- [Aim of the exercise]
Begin with the first line of the entries below and reproduce each line exactly, ending with the line that holds "Om Foreningen (421, 874)".

── Raw data ──

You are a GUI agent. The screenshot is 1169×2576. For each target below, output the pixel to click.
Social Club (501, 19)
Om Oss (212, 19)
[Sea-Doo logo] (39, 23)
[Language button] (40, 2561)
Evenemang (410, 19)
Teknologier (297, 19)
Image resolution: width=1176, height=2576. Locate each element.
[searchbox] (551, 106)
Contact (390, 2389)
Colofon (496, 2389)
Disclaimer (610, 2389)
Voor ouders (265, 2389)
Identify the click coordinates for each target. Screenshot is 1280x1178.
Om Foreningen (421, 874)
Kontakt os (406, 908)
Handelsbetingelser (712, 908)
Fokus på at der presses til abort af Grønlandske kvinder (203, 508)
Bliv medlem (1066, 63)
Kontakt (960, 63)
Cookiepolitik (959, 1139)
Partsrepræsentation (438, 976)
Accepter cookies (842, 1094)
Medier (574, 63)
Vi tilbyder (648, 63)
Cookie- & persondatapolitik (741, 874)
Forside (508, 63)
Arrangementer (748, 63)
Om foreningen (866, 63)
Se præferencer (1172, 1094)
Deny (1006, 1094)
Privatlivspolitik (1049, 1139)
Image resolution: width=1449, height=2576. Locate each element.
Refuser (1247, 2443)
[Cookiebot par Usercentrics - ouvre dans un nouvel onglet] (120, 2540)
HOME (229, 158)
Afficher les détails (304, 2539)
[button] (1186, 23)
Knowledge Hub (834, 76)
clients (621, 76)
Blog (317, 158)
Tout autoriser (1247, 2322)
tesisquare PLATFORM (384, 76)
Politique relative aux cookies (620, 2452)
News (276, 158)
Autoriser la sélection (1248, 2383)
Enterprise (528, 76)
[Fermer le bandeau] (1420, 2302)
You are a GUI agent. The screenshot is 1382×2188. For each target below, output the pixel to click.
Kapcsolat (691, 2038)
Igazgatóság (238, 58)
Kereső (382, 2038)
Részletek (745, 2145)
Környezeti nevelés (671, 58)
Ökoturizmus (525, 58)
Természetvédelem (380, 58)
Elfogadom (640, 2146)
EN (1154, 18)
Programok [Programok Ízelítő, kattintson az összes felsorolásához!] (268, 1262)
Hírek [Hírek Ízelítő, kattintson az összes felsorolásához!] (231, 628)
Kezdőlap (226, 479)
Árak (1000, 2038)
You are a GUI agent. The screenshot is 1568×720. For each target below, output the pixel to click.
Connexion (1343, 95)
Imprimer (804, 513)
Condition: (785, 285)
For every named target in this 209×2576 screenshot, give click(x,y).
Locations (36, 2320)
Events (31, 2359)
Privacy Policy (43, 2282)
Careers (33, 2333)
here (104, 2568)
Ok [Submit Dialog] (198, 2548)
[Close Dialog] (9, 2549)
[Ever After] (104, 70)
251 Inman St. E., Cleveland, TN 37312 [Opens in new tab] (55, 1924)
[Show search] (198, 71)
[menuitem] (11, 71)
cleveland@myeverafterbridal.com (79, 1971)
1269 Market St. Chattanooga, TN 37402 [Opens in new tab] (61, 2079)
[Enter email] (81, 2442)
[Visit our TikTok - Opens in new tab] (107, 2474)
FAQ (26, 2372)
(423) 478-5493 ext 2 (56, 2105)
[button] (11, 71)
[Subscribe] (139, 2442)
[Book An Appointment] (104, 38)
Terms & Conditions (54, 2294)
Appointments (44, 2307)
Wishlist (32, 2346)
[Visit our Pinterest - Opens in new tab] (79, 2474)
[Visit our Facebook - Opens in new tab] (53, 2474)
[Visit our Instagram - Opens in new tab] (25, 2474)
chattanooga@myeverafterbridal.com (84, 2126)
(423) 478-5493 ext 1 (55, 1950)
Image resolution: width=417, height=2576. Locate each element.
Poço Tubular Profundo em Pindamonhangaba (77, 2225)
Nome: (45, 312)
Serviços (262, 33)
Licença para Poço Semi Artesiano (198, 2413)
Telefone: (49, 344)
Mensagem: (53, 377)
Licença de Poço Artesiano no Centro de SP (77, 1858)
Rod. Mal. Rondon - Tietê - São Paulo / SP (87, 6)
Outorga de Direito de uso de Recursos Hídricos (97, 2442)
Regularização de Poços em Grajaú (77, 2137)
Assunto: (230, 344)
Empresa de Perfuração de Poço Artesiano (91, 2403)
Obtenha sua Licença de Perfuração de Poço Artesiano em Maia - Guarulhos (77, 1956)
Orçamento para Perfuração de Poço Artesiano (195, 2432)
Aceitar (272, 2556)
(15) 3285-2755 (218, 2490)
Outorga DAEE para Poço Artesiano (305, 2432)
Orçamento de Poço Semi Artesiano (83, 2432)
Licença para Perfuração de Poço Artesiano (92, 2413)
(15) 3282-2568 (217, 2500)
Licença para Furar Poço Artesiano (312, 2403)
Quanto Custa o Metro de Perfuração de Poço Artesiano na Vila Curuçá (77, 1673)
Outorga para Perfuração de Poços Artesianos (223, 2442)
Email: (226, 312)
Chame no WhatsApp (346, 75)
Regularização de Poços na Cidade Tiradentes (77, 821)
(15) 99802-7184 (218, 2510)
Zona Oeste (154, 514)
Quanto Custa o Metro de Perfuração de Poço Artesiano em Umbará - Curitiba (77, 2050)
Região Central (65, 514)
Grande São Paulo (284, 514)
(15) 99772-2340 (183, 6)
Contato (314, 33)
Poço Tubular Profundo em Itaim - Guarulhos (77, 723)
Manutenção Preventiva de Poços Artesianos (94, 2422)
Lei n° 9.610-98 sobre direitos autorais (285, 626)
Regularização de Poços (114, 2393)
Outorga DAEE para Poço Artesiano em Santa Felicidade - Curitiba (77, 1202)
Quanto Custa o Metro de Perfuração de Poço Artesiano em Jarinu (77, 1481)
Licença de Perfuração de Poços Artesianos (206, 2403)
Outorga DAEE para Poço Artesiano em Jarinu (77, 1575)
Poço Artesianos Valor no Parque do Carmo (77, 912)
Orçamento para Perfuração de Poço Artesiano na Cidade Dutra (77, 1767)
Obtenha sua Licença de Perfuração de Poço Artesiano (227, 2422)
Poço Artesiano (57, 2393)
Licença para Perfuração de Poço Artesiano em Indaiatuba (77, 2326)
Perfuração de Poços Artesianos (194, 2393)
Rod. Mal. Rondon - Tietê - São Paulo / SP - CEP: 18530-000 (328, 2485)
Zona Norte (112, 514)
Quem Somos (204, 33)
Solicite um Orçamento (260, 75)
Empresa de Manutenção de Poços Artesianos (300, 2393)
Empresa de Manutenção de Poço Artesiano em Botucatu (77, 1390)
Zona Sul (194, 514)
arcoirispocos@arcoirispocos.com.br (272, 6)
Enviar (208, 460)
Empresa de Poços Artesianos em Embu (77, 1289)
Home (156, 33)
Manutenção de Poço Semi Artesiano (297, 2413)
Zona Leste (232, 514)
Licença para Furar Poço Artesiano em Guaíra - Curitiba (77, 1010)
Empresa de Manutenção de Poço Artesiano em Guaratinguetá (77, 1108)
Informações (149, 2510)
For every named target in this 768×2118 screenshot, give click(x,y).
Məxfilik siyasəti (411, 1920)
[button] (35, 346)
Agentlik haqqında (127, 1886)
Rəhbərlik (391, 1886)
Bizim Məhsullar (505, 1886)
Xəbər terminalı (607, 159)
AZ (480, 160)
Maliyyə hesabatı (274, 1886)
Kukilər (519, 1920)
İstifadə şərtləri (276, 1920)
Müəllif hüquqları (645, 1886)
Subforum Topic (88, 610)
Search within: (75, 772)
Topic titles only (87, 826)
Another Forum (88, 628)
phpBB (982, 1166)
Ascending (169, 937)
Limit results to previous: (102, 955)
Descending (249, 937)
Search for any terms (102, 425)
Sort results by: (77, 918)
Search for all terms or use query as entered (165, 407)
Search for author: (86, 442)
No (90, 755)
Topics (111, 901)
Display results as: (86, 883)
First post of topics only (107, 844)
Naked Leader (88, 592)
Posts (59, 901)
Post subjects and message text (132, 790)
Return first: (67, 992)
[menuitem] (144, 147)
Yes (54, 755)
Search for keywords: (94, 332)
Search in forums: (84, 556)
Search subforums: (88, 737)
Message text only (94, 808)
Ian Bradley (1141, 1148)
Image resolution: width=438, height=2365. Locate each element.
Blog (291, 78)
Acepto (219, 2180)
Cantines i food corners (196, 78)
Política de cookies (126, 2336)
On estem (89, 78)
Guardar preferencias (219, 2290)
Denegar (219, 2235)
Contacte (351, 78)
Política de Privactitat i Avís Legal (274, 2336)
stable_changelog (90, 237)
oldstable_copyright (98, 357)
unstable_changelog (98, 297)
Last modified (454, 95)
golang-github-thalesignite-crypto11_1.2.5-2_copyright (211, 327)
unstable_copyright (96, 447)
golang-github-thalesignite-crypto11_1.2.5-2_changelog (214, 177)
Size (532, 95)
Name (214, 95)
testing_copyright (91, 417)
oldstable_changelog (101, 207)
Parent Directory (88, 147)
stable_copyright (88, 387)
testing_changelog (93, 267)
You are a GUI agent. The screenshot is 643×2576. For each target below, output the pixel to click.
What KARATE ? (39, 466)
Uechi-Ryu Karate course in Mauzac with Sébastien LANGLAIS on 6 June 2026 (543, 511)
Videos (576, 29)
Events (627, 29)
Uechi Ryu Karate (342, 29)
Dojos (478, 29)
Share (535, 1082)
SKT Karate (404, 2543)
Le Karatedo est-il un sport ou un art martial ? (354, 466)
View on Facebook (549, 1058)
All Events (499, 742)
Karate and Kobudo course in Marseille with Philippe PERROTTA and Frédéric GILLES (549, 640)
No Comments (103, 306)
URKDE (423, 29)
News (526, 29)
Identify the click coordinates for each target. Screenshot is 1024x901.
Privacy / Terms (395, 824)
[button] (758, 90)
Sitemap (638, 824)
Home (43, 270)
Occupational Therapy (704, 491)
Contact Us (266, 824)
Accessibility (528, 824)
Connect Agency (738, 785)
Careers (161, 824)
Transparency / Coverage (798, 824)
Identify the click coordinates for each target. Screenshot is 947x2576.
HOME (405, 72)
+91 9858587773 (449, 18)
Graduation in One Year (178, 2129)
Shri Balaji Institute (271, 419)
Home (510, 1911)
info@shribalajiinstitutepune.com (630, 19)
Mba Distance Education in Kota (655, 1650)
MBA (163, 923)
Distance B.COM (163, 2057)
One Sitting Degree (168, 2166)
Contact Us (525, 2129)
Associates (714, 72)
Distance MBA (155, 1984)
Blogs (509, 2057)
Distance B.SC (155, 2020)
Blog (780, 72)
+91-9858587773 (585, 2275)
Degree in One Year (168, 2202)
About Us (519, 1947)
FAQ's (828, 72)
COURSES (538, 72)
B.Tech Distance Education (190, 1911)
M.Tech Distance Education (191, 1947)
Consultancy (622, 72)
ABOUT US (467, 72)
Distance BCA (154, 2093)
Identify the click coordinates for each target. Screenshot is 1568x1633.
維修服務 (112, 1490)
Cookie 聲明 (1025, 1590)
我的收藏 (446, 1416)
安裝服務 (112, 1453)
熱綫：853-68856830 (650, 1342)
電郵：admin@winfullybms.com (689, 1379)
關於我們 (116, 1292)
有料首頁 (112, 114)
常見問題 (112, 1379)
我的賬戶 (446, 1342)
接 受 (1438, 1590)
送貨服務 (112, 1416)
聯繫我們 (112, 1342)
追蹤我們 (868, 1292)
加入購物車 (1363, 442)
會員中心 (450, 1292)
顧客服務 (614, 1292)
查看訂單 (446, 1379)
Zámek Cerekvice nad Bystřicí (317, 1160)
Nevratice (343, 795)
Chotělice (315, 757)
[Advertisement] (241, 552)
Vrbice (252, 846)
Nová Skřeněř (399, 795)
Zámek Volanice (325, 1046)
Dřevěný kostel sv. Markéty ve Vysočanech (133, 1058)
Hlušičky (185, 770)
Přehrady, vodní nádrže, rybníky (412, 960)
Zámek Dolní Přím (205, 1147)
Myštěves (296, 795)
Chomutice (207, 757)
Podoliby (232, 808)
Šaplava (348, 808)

───

- [Final answer]
You are a GUI agent. The screenshot is 1169×2576. For each target below, output the pixel to click.
Social Club (501, 19)
Om Oss (212, 19)
[Sea-Doo logo] (39, 23)
[Language button] (40, 2561)
Evenemang (410, 19)
Teknologier (297, 19)
Image resolution: width=1176, height=2576. Locate each element.
[searchbox] (551, 106)
Contact (390, 2389)
Colofon (496, 2389)
Disclaimer (610, 2389)
Voor ouders (265, 2389)
Identify the click coordinates for each target. Screenshot is 1280x1178.
Om Foreningen (421, 874)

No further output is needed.